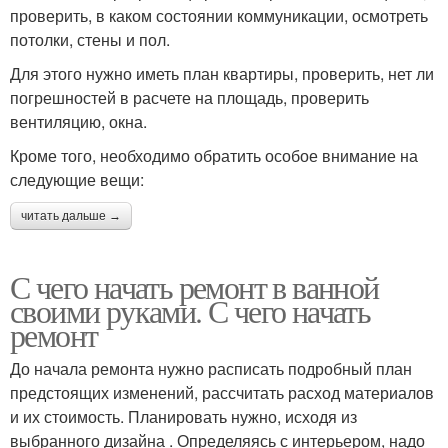
проверить, в каком состоянии коммуникации, осмотреть
потолки, стены и пол.
Для этого нужно иметь план квартиры, проверить, нет ли
погрешностей в расчете на площадь, проверить
вентиляцию, окна.
Кроме того, необходимо обратить особое внимание на
следующие вещи:
читать дальше →
С чего начать ремонт в ванной
своими руками. С чего начать
ремонт
До начала ремонта нужно расписать подробный план
предстоящих изменений, рассчитать расход материалов
и их стоимость. Планировать нужно, исходя из
выбранного дизайна . Определяясь с интерьером, надо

=====

*Exercise requirements*: Within the records above, count the lines that hold the word "начать" and give only that number.

*Task answer*: 2